China is planning to attract more overseas students for degree courses over the next 10 years as a major effort to promote its cultural soft power, Vice-Minister of Education Hao Ping said on Tuesday.
"Though the number of international students in China hit a record high of 240,000 last year, only about 40 percent of them are staying for degree courses," he said at a work meeting.
"We plan to attract 150,000 international students for degree courses in higher education in 2020," he said.
The target was written into a document unveiled at the meeting to encourage more overseas students to study on a variety of courses in China, with a plan of attracting 500,000 of them in 2020.
China should become the "biggest destination" for foreign students to study in Asia in 2020, said the document.
About 60 percent of foreign students in China are studying the Chinese language and 13.5 percent of them are studying medicine, according to statistics from the Ministry of Education.

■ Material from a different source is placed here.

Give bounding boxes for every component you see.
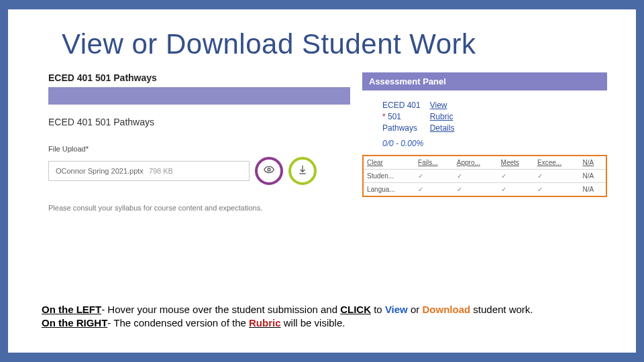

Since the 1950s, China has received a total of 1.69 million foreign students.
The central government will steadily increase the availability of national scholarships, as well as encourage greater involvement by provincial governments, schools, enterprises and social organizations in offering scholarship programs, according to the document.
Hao pointed out that China has continued to expand the Government Scholarship Program to help international students in the wake of the Asian financial crisis in 1998 and the global economic crisis in 2008.
The Chinese central government provided 800 million yuan (US$117 million) in scholarships to international students this year and the provincial governments offered about 110 million yuan in scholarships, according to the ministry.
"Other channels for scholarships have been opening up, as self-funding foreign students are set to become the largest overseas group in China and enterprises have acquired greater awareness of how to attract high-caliber applicants in recent years," he said.
Since 2007, some State-owned enterprises and private firms have set up scholarship programs for overseas students, including PetroChina, China Development Bank and Huawei Group.
The document also pointed out the need to train a large number of first-rate teachers, who can teach in fluent English and optimize courses for international students before 2020.
"We should provide a series of degree courses taught in English, which will enable international students to have more choice in the future," the vice-minister said on Tuesday.